L’environnement dans la charte des socialistes pour le progrès humain

Dès l’adoption de sa nouvelle charte, le Parti socialiste assumait les enjeux environnementaux comme faisant partie intégrante de son identité.

Au mois de novembre 2014, à travers la Charte des socialistes pour le Progrès humain, le Parti socialiste se lançait dans la voie d’un nouveau modèle de développement en s’engageant à développer la social-écologie :

« La planète atteint un point de non-retour écologique. L’accélération du réchauffement climatique est sans équivoque, sans précédent et sans conteste d’origine humaine. Avec sept milliards d’habitants – neuf milliards en 2050 – produire, consommer, se nourrir, se déplacer, maîtriser l’énergie, en érigeant la quantité en référence unique et ultime, ne sera ni viable ni vivable. Un nouveau modèle de développement doit conjuguer la reconquête du plein emploi et la prise en compte de toutes les formes de richesses, naturelles, culturelles, économiques, sociales, technologiques. Ce défi de civilisation, qui devra s’appuyer sur une nouvelle croissance, mobilisera plusieurs générations, mais il se joue maintenant.

(…)

Le rythme actuel de l’économie et de la consommation n’est pas supportable pour la planète. Le temps presse : il n’y a pas de deuxième Terre. Un changement de modèle s’impose pour mettre en harmonie développement économique, démarche écologique et justice sociale. Le réformisme écologique s’accomplit par une transition, il sait que riches et pauvres ne sont pas égaux face aux enjeux environnementaux, il ne fait pas rimer précaution avec prévention à l’égard du progrès. Pour préserver le climat, la biodiversité, les ressources naturelles disponibles, la création d’une organisation mondiale de l’environnement sous l’égide des Nations Unies, dotée d’un pouvoir réglementaire et contraignant, est vitale. Nous travaillons à rendre l’économie fonctionnelle car l’utilisation des biens est plus importante que leur propriété ; circulaire car l’éco-conception réduit l’exploitation des ressources naturelles et le gaspillage ; positive car toute la société doit servir les générations futures. A tous les échelons, nous soutenons des plans d’investissements massifs pour la performance thermique des logements et des bâtiments. Nous agissons pour un nouveau mix énergétique qui réduit la part des énergies fossiles, limite la dépendance au nucléaire et déploie les énergies renouvelables.

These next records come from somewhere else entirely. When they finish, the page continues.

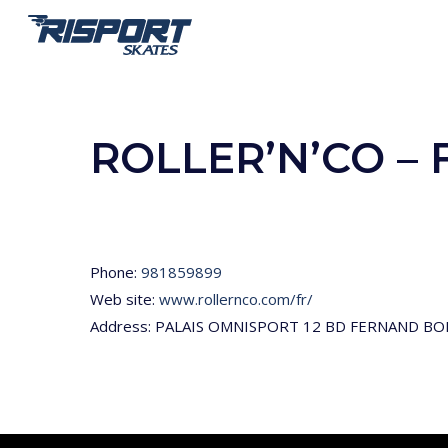
Skip
to
main
content
ROLLER’N’CO –
Phone:
981859899
Web site:
www.rollernco.com/fr/
Address: PALAIS OMNISPORT 12 BD FERNAND BON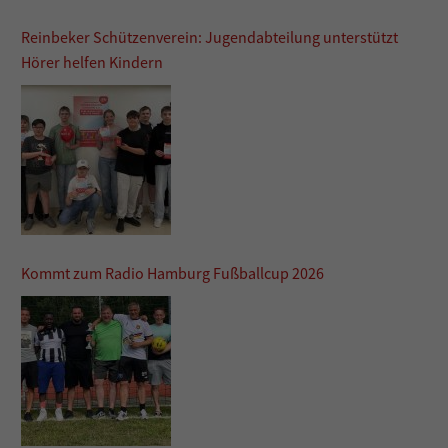
Reinbeker Schützenverein: Jugendabteilung unterstützt
Hörer helfen Kindern
Kommt zum Radio Hamburg Fußballcup 2026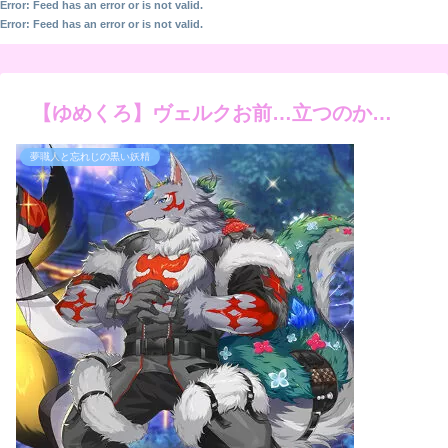
Error: Feed has an error or is not valid.
Error: Feed has an error or is not valid.
【ゆめくろ】ヴェルクお前…立つのか…
夢職人と忘れじの黒い妖精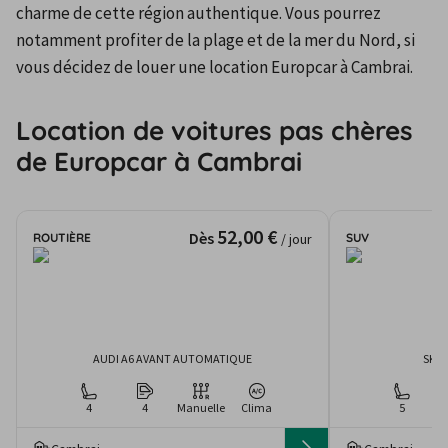
charme de cette région authentique. Vous pourrez 
notamment profiter de la plage et de la mer du Nord, si 
vous décidez de louer une location Europcar à Cambrai.
Location de voitures pas chères
de Europcar à Cambrai
52,00 €
Dès
ROUTIÈRE
SUV
/ jour
AUDI A6 AVANT AUTOMATIQUE
SKOD
4
4
Manuelle
Clima
5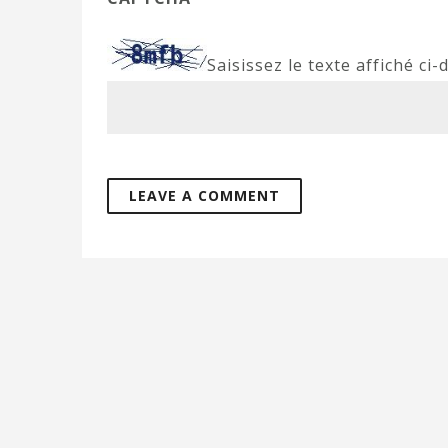
Saisissez le texte affiché ci-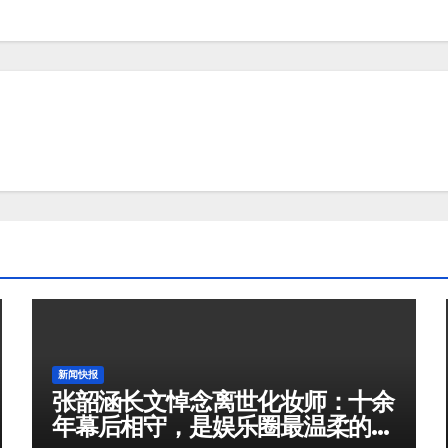
新闻快报
张韶涵长文悼念离世化妆师：十余
年幕后相守，是娱乐圈最温柔的双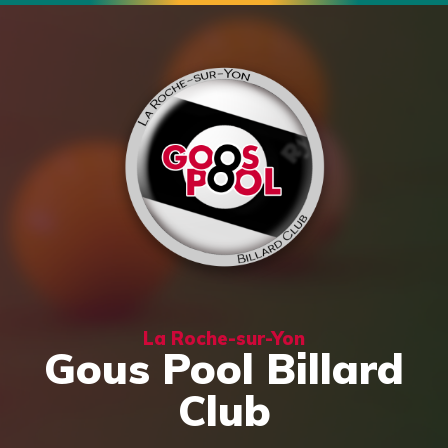
La Roche-sur-Yon
Gous Pool Billard
Club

Pour la France qui a la deuxième surface maritime du monde, la croissance bleue est un nouvel horizon. L’agro-écologie et les industries à haute valeur environnementale, gisements d’innovations et d’emplois, doivent être encouragées par la commande publique, l’épargne, la fiscalité écologique, la finance solidaire, et prendre appui sur les entreprises et la recherche. Le principe pollueur-payeur et la maîtrise démocratique de l’eau s’imposent. Pour être durables, la mobilité doit privilégier les transports collectifs et décarbonés, et les villes garantir l’accès au logement, à la santé, aux commerces, aux transports, au numérique, en économisant l’espace et les ressources. Pour nous, l’éco-socialisme est le chemin du progrès humain. »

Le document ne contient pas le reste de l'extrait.